I. VOCABULARIO Y USO. El AT no conoce el concepto de “pobreza” como tal, sino tan solo al hombre pobre, desdichado, desheredado, débil, humilde, para cuya descripción utiliza siete términos hebreos, de los cuales los más importantes son:
1. Heb. 6041 aní, עָנִי (aram. anyá) = «pobre, débil, afligido, deprimido», cuya raíz tendría como significado original «estar encorvado, humillado, abrumado»; pl. anawim, עָנָוּיִם; aparece unas 105 veces en el AT. Se usa a menudo en paralelismo con el sust. 34 ebiyón, אְבִיוֹן = «necesitado, menesteroso, mendigo», de la misma raíz y a veces sinónimo, término que enfatiza alguna clase de incapacidad o aflicción, p.ej., un jornalero que por una desgracia personal o colectiva se ve reducido a la miseria y desamparo totales.
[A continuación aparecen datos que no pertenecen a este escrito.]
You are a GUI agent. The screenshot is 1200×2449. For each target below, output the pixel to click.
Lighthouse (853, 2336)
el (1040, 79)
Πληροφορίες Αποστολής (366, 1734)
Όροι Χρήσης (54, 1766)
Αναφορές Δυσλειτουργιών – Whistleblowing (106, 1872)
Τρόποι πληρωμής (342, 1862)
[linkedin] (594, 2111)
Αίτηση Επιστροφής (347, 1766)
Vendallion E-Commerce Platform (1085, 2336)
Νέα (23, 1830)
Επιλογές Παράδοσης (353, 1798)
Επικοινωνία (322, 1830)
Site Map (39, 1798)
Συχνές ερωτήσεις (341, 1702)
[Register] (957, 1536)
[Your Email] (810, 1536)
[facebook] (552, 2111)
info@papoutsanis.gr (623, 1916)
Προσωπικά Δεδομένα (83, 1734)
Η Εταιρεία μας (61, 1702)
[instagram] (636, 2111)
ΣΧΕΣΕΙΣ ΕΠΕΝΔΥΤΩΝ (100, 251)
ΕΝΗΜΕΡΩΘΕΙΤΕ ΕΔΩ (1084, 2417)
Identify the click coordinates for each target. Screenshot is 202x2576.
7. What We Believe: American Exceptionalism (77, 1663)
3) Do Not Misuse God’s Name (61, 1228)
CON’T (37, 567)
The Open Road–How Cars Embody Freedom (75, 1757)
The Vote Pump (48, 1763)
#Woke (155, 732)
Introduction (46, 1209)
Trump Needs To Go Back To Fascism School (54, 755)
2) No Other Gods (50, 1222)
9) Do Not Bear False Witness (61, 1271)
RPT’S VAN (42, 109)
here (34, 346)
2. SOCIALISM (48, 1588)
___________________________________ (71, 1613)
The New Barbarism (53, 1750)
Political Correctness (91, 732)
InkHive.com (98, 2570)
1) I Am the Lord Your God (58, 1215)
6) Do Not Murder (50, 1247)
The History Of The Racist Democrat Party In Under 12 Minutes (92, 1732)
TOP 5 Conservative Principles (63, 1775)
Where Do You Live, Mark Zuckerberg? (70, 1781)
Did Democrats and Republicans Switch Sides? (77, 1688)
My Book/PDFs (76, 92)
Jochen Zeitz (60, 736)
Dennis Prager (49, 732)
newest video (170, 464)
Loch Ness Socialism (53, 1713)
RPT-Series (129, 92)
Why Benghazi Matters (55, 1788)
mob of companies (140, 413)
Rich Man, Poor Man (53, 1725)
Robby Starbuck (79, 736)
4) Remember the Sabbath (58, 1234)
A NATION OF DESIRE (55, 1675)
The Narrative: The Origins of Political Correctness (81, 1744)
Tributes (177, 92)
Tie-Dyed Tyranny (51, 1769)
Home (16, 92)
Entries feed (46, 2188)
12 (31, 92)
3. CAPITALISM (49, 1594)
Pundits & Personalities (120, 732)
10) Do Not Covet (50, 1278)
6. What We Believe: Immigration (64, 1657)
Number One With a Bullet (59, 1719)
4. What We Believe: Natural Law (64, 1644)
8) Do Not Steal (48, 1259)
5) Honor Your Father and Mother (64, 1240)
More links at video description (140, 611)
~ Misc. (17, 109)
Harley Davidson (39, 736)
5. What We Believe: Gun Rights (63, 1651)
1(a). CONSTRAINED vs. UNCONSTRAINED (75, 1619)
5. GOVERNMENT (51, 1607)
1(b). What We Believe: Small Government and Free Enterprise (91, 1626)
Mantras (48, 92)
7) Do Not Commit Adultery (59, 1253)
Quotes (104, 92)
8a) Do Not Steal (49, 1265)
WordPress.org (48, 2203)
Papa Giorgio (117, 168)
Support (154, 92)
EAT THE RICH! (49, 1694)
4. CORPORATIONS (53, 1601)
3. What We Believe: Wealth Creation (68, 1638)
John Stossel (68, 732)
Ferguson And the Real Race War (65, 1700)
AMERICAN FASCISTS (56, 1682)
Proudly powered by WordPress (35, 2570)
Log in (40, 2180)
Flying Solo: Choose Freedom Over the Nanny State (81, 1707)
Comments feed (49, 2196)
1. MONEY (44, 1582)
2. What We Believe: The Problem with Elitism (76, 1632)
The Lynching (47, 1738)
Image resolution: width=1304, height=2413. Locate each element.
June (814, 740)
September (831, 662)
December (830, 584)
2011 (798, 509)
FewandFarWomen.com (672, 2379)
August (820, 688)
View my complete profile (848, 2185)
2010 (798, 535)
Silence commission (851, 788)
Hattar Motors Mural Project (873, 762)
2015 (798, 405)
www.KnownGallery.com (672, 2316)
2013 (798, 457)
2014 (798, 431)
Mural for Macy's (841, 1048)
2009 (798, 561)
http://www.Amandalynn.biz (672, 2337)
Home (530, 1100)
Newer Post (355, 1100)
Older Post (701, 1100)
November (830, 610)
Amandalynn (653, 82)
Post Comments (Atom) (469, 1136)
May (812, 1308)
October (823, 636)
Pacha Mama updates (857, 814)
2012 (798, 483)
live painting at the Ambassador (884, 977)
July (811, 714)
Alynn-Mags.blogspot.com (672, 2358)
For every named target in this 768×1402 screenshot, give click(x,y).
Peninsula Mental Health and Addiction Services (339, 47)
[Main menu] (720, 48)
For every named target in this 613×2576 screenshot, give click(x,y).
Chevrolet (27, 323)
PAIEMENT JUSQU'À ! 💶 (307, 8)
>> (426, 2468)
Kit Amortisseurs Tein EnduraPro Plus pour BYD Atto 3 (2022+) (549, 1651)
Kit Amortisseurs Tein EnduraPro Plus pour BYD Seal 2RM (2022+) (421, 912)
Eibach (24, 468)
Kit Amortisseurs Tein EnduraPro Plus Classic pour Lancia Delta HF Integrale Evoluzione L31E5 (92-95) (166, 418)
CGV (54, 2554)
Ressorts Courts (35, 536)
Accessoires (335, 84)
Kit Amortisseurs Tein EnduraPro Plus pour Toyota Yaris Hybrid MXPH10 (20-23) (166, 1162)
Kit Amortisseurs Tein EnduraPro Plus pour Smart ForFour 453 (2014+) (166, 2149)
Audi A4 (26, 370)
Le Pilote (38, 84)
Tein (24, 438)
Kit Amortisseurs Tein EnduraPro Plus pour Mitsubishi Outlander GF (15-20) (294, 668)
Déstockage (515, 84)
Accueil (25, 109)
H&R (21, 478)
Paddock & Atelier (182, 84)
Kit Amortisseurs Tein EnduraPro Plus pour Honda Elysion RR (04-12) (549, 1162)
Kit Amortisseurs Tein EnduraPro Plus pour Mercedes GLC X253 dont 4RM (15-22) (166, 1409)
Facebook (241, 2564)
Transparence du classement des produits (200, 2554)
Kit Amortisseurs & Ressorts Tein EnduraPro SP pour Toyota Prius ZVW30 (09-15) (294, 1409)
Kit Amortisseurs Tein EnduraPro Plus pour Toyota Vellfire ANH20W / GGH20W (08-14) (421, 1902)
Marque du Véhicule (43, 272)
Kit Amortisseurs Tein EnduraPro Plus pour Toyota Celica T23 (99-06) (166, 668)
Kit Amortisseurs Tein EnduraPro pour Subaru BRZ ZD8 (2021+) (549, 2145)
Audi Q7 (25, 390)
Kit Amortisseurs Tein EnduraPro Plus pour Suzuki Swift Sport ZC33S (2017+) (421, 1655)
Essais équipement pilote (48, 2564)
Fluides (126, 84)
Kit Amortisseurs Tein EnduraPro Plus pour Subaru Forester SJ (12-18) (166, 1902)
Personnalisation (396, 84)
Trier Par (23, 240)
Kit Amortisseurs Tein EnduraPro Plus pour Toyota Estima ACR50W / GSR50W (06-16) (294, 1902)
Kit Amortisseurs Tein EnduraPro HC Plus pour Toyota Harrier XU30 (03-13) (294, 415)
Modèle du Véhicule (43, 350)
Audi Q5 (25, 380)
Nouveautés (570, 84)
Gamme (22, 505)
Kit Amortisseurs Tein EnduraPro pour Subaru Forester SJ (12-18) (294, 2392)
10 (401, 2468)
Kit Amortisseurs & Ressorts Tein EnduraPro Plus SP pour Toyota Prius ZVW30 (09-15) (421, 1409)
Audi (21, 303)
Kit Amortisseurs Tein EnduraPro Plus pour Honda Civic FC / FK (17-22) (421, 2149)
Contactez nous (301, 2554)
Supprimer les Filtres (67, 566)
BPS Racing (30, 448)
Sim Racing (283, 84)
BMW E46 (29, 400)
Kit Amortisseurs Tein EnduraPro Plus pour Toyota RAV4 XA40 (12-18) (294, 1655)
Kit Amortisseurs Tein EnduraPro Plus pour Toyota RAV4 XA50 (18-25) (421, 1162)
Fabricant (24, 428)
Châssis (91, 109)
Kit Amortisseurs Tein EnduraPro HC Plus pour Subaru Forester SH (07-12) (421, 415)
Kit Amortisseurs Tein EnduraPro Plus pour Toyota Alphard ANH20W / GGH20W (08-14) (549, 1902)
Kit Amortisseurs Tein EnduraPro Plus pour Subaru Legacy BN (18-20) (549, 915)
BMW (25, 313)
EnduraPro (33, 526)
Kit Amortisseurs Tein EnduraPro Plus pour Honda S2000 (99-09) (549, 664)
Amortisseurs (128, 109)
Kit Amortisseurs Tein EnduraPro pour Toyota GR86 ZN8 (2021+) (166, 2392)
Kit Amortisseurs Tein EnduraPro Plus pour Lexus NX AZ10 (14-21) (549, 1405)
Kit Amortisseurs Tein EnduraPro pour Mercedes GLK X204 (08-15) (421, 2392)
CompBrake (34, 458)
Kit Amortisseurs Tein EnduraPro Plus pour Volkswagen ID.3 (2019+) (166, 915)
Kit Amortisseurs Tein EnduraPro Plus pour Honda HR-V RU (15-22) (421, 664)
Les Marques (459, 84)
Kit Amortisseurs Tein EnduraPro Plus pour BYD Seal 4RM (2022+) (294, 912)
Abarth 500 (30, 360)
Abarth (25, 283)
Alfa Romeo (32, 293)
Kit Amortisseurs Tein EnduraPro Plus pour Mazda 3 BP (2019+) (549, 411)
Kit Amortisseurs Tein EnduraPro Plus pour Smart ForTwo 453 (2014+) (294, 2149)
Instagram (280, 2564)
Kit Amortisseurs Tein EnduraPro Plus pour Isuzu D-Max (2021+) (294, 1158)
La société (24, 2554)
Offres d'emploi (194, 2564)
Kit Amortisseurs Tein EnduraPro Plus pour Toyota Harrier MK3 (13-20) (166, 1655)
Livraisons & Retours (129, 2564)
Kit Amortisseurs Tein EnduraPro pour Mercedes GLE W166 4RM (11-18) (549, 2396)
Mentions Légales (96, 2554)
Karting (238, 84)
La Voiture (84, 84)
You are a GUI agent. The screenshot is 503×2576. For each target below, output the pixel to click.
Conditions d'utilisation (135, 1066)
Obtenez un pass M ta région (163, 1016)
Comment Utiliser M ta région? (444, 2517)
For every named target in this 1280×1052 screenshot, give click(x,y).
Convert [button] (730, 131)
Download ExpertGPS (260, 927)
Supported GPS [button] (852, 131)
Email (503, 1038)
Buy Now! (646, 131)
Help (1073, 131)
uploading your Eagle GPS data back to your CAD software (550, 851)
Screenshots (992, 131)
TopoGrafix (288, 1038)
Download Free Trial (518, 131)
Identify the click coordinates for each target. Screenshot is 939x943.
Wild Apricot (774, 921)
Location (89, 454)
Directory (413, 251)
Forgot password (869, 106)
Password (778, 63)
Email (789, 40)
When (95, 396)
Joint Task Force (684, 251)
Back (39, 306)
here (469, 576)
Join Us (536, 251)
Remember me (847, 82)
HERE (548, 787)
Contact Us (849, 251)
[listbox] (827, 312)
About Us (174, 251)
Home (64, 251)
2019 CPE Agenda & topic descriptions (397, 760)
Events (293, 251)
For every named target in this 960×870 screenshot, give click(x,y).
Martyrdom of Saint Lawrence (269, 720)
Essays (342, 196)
Las desdichas de Israel y sobre todo el exilio, hundieron al pueblo en su conjunto en la situación aflictiva de los aniyyim o anawim de Yahvé. A su condición de pobre, aní, se le añade la condición de ebiyón, necesitado. A este respecto la Ley es clara a favor de esta clase social: «No explotarás al jornalero pobre (aní) y necesitado (ebiyón), tanto de entre tus hermanos como de entre los forasteros» (Dt. 24:14–15). En Proverbios, el aní es el agobiado por el despojo y la opresión (Prov. 22:22), el abandonado y olvidado por la justicia, cuya causa es necesario defender (Prov. 31:9); el ebiyón es el necesitado, el débil, la víctima de la opresión (Prov. 14:31), devorado por sus angustiadores (Prov. 30:14)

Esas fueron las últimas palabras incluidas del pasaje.